Certification is expensive so he suggests a gradual approach to getting smallholders certified. “For instance, they could start with Malaysian Sustainable Palm Oil (MSPO) certification, which is lower than RSPO, to make some money from palm oil byproducts such as PKS, EFB and POME. Japan recognises the MSPO certification for palm oil byproducts.”

When the smallholders start making money from the byproducts, they can use it to obtain the RSPO certification, says Morita.

He adds that sugar used to be a sunset industry until farmers found that there was demand for the waste products, which could be used as biomass. “Suddenly, it was a sunrise industry and the farmers became very rich. Palm oil plantations have the same opportunity. There are so many new applications now — feed for algae, jet fuel and so on. The opportunities are no longer in edible oils but in biodiesel and oleochemicals.”

Tong says, “The Japanese have the technology. What they do not have is the knowledge of the palm oil market here or someone to give them price stability for the next 10 to 20 years.”

Last year, there was significant development in the futures market when the tenor of the CPO futures contracts was increased from two years to three. “Bursa itself recognised the pressing need for long-term price stability,” she says.

Logistically, it is also easier to ship raw materials. “In those days, we had something called carriage in freight at North Port. Now, they have FOB (free on board), which makes it logistically easier to ship products without any hassle,” says Tong.

FOB contracts relieve the seller of responsibility once the goods have been shipped. After the goods have been loaded (passed the ship’s rail), they are considered delivered into the control of the buyer. When the voyage begins, the buyer assumes all liability and can negotiate a cheaper price for the freight and insurance with a forwarder of his choice.

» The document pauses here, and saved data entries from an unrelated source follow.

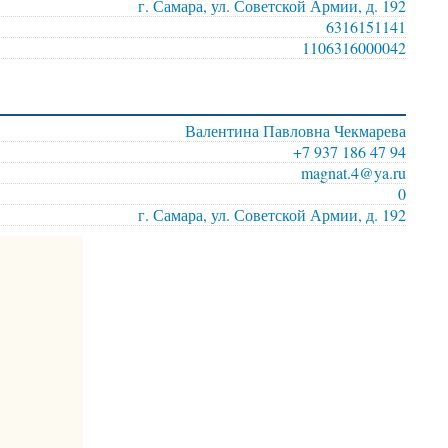
г. Самара, ул. Советской Армии, д. 192
6316151141
1106316000042
Валентина Павловна Чекмарева
+7 937 186 47 94
magnat.4@ya.ru
0
г. Самара, ул. Советской Армии, д. 192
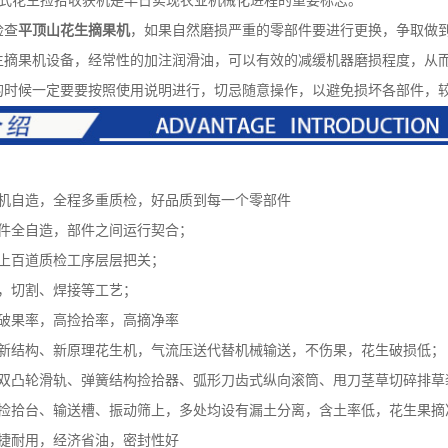
0型自走式花生捡拾收获机是早日实现农业机械化进程的重要标志。
检查
平顶山花生摘果机
，如果自然磨损严重的零部件要进行更换，争取做
生摘果机设备，经常性的加注润滑油，可以有效的减缓机器磨损程度，从
的时候一定要要按照使用说明进行，切忌随意操作，以避免损坏各部件，
自造，全程多重质检，好品质到每一个零部件
全自造，部件之间运行契合；
百道质检工序层层把关；
，切割、焊接等工艺；
果率，高捡拾率，高摘净率
结构、新原理花生机，气流压送代替机械输送，不伤果，花生破损低；
凸轮滑轨、弹簧结构捡拾器、弧形刀齿式纵向滚筒、甩刀茎草切碎排草
拾台、输送槽、振动筛上，多处均设有漏土分离，含土率低，花生果摘
耐用，经济省油，密封性好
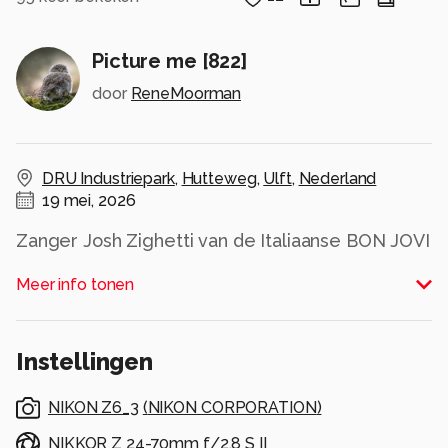
Picture me [822]
door
ReneMoorman
DRU Industriepark
,
Hutteweg
,
Ulft
,
Nederland
19 mei, 2026
Zanger Josh Zighetti van de Italiaanse BON JOVI
Tributeband “Bad Medicine” op Tribute @the
Meer info tonen
Park op het DRU Industriepark te Ulft tijdens
Hemelvaartsdag 2026.
Josh was tijdens dit concert duidelijk op zoek
Instellingen
naar de fotograaf. Nou vooruit dan maar.... dan
zal ik 'm daarvoor belonen.
NIKON Z6_3
(
NIKON CORPORATION
)
Alle rechten voorbehouden
NIKKOR Z 24-70mm f/2.8 S II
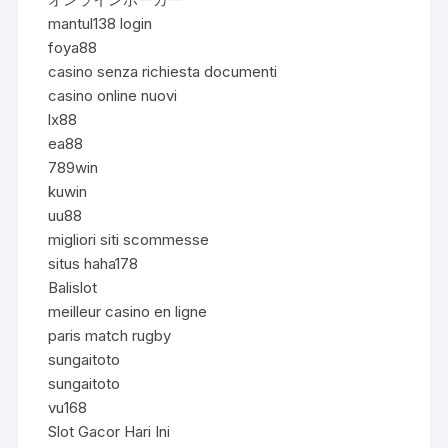
mantul138 login
foya88
casino senza richiesta documenti
casino online nuovi
lx88
ea88
789win
kuwin
uu88
migliori siti scommesse
situs haha178
Balislot
meilleur casino en ligne
paris match rugby
sungaitoto
sungaitoto
vu168
Slot Gacor Hari Ini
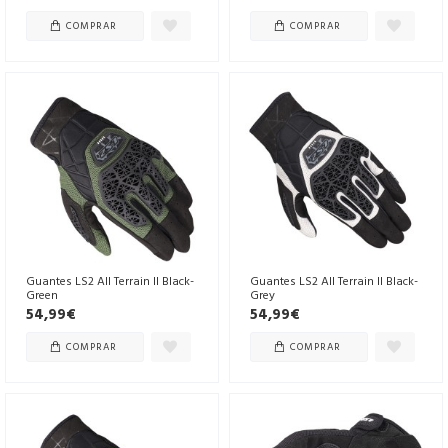
COMPRAR
COMPRAR
Guantes LS2 All Terrain II Black-
Guantes LS2 All Terrain II Black-
Green
Grey
54,99€
54,99€
COMPRAR
COMPRAR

“All these are Bursa’s initiatives because it recognises that the demand from overseas is coming and it needs to make the export of palm oil more business-friendly. But much more could be done. That is why our Japanese friends (indicating Morita) are here,” says Tong.

Yutaka Shoji was started by Masturo Tatara in 1957. “At the time, he was a commissioned broker of the commodities market in Japan,” says Morita.

At the time, the Japanese commodities market was very active. Today, it is a little quieter. But the company has grown into one of the largest commodity futures brokers in Japan and is a member of three exchanges — the Tokyo Commodity Exchange, Osaka Dojima Commodity Exchange and Singapore Exchange. It is also listed on Tokyo’s Jasdaq Securities Exchange.

“We have come to Malaysia because we want to reach out further, because of CPO and because it is a physical delivery product. We are not going for the interbrokers. That is not our game plan. The actual buyers are what we want,” says Morita.